Exercise brief: Give again, unaltered, the lines of the listing below that run from the line having "Pour bénéficier des sorties d’essai" through the line having "l’assurance de l’association (MAIF).".

=== Data to use ===

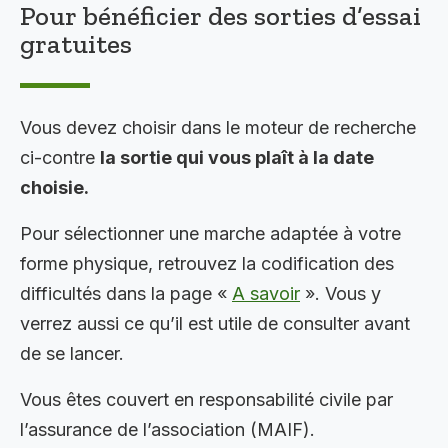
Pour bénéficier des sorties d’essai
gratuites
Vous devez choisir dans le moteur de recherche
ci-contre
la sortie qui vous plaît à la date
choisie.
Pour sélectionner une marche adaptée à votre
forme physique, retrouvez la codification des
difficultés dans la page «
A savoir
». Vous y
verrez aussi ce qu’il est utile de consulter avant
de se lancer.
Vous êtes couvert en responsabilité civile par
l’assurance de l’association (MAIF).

===
=== Data to use ===

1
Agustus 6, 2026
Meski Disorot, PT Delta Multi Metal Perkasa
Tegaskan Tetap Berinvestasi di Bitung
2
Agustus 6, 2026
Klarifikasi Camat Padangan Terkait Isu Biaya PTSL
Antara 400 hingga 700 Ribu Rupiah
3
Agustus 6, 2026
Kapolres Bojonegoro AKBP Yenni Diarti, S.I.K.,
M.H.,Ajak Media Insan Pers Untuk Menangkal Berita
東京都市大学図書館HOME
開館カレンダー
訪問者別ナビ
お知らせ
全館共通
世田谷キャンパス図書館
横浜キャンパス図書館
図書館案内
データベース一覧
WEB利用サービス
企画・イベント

===

Written response:
Pour bénéficier des sorties d’essai
gratuites
Vous devez choisir dans le moteur de recherche
ci-contre
la sortie qui vous plaît à la date
choisie.
Pour sélectionner une marche adaptée à votre
forme physique, retrouvez la codification des
difficultés dans la page «
A savoir
». Vous y
verrez aussi ce qu’il est utile de consulter avant
de se lancer.
Vous êtes couvert en responsabilité civile par
l’assurance de l’association (MAIF).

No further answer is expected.